VERNON PARISH SCHOOL BOARD

**********

APPEAL FROM THE THIRTIETH JUDICIAL DISTRICT COURT PARISH OF VERNON, NO. 85,313, DIV. B HONORABLE JOHN C. FORD, DISTRICT JUDGE

JIMMIE C. PETERS JUDGE

Court composed of John D. Saunders, Jimmie C. Peters, and James T. Genovese, Judges.

AFFIRMED.

GENOVESE, J., dissents and assigns reasons.

Ronald J. Fiorenza Provosty, Sadler, deLauney, Fiorenza & Sobel P. O. Box 1791 Alexandria, LA 71309-1791 (318) 445-3631 COUNSEL FOR DEFENDANT/APPELLANT: Vernon Parish School Board James A. Blanco Mitchell & Blanco, LLC Capital One Tower, Suite 1459 Lake Charles, LA 70629 One Lakeshore Drive (337) 436-8686 COUNSEL FOR DEFENDANT/APPELLANT: Vernon Parish School Board

Christopher J. Roy, Jr. Chris J. Roy, Jr., A.P.L.C. P. O. Box 1592 Alexandria, LA 71309-1592 (318) 487-9537 COUNSEL FOR PLAINTIFFS/APPELLEES: Lakeisha Waterstraat Aaron Waterstraat, Sr. Aaron Waterstraat, Jr.

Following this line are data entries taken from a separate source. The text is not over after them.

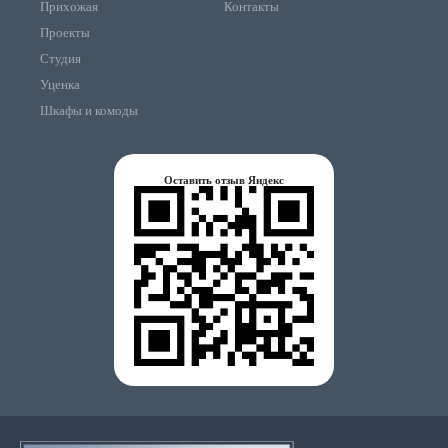
Прихожая
Контакты
Проекты
Студия
Уценка
Шкафы и комоды
Оставить отзыв Яндекс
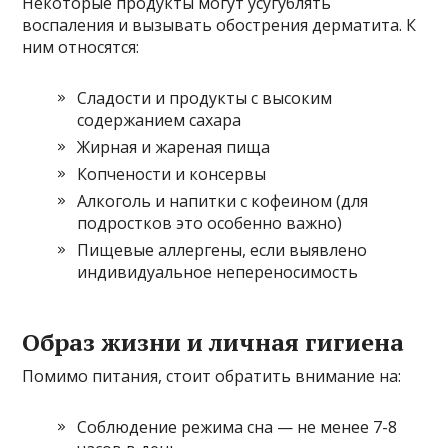
Некоторые продукты могут усугублять
воспаления и вызывать обострения дерматита. К
ним относятся:
Сладости и продукты с высоким
содержанием сахара
Жирная и жареная пища
Копчености и консервы
Алкоголь и напитки с кофеином (для
подростков это особенно важно)
Пищевые аллергены, если выявлено
индивидуальное непереносимость
Образ жизни и личная гигиена
Помимо питания, стоит обратить внимание на:
Соблюдение режима сна — не менее 7-8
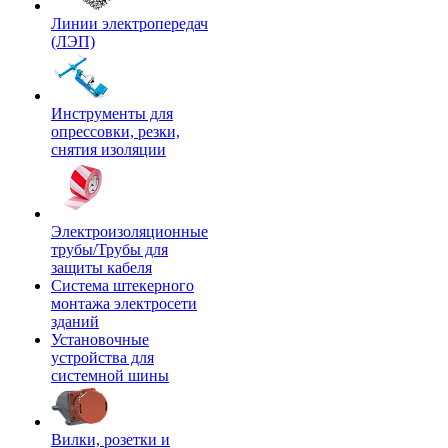
Линии электропередач
(ЛЭП)
Инструменты для
опрессовки, резки,
снятия изоляции
Электроизоляционные
трубы/Трубы для
защиты кабеля
Система штекерного
монтажа электросети
зданий
Установочные
устройства для
системной шины
Вилки, розетки и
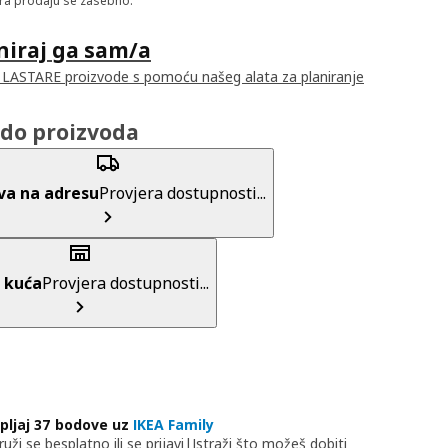
a prodaju se zasebno.
niraj ga sam/a
i LASTARE proizvode s pomoću našeg alata za planiranje
do proizvoda
va na adresu
Provjera dostupnosti...
 kuća
Provjera dostupnosti...
pljaj 37 bodove uz
IKEA Family
ruži se besplatno ili se prijavi
|
Istraži što možeš dobiti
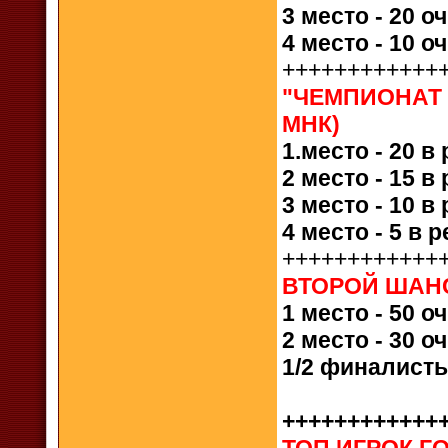
3 место - 20 о
4 место - 10 о
++++++++++++
"ЧЕМПИОНАТ 
МНК)
1.место - 20 
2 место - 15 
3 место - 10 
4 место - 5 в 
++++++++++++
ВТОРОЙ ШАН
1 место - 50 о
2 место - 30 о
1/2 финалисты
++++++++++++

S. Christie Smith, IV Smith Bush, LLP P. O. Drawer 1528 Leesville, LA 71496-1528 (337) 239-2244 COUNSEL FOR PLAINTIFFS/APPELLEES: Lakeisha Waterstraat Aaron Waterstraat, Sr. Aaron Waterstraat, Jr. PETERS, J.

This appeal arises from an October 1, 2010 vehicle-pedestrian accident

which occurred in Leesville, Vernon Parish, Louisiana. The Vernon Parish School

Board (School Board) appeals a trial court judgment rendered against it and in

favor of Lakeisha Waterstraat awarding her general and special damages sustained

by her in the accident. For the following reasons, we affirm the trial court

judgment in all respects.

DISCUSSION OF THE RECORD

The accident at issue occurred on the afternoon of October 1, 2010.

Lakeisha Waterstraat was struck by a vehicle operated by Matthew Morrison as

she attempted to cross Belview Road at its intersection with Herring Road in

Leesville, Louisiana. The intersection is directly adjacent to Leesville High School,

where Mr. Morrison was employed as a science teacher and an assistant football

coach. At the time of the accident, Mr. Morrison was returning from his parents’

home after retrieving an undershirt to wear under his coaching shirt at a high

school football game to be played later that evening.

Mrs. Waterstraat initially filed suit on September 18, 2011, naming only Mr.

Morrison and his liability insurer as defendants. However, she later added the

School Board as a co-defendant, under both the theory of respondeat superior1 and

the School Board’s own negligence for failure to provide supervision in the

crosswalk where the accident occurred. The School Board responded to the suit by

filing, among other pleadings, a motion for summary judgment wherein it asserted

that at the time of the accident, Mr. Morrison was not in the course and scope of

1 The original petition included a claim for damages sustained by Mrs. Waterstraat’s minor child, A. Waterstraat, Jr., and in later pleadings added her husband, Aaron Waterstraat, Sr., and her mother, Rosa Cole, as party plaintiffs as well. However, the claims of the other three plaintiffs were resolved before trial of this matter. Additionally, the claims against Mr. Morrison and his liability insurer were dismissed before trial, leaving the School Board as the sole defendant. his employment with the School Board. The trial court heard the motion for

summary judgment on June 18, 2012, and rejected it in written reasons rendered on

November 26, 2012.

The matter was tried as a bench trial on September 12, 2013, and the trial

court rendered written reasons for judgment on December 17, 2013, wherein it

rejected the independent negligence claim against the School Board, but found that

Mr. Morrison was in the course and scope of his employment with the School

Board at the time of the accident, and that the School Board was liable to Mrs.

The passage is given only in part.